Exercise description = Search the records for lines with the word "their" and copy each match.

Page-level text extractions
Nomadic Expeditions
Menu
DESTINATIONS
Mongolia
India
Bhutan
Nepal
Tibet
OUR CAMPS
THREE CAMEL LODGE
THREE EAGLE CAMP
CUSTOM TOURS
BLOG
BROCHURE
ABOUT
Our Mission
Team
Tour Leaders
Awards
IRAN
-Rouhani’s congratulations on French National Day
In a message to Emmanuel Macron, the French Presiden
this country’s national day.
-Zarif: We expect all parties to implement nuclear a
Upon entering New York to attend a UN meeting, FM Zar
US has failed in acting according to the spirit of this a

---

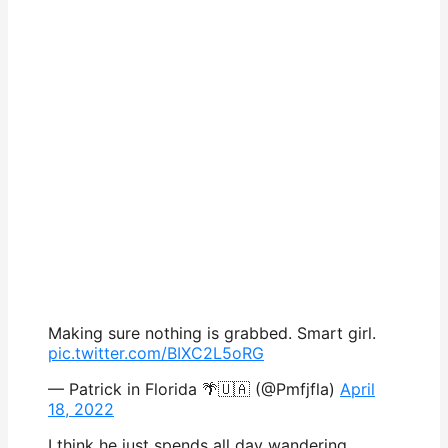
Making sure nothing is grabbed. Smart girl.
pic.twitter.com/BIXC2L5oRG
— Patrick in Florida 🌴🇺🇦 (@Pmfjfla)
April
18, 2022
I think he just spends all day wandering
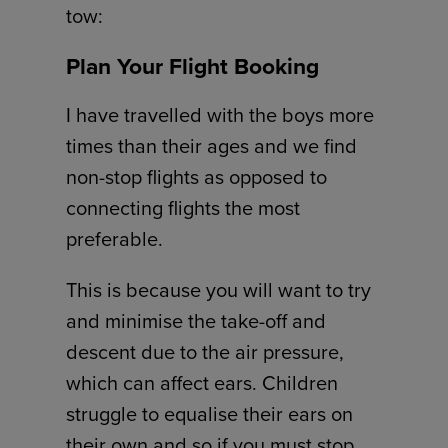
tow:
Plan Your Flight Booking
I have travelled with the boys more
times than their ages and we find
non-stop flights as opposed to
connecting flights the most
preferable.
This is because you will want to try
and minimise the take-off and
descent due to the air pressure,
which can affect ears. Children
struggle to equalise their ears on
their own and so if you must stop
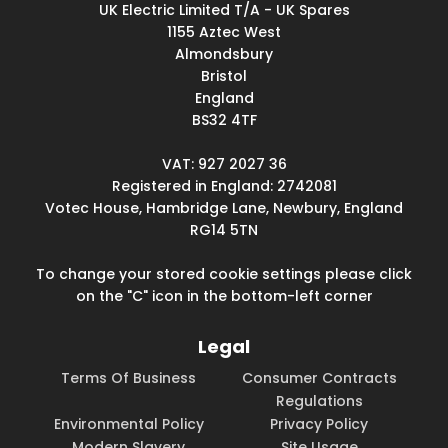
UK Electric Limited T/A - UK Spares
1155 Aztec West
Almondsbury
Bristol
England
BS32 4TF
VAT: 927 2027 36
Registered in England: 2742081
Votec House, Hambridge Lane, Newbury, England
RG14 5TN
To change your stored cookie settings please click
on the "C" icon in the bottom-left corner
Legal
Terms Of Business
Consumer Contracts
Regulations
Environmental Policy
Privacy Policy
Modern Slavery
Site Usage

--

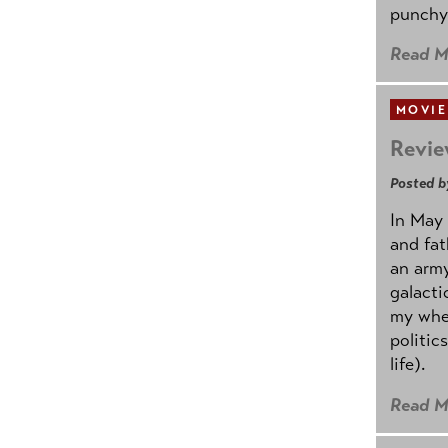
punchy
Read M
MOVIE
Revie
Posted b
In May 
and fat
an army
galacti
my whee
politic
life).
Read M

Solution to this exercise =
times than their ages and we find
struggle to equalise their ears on
their own and so if you must stop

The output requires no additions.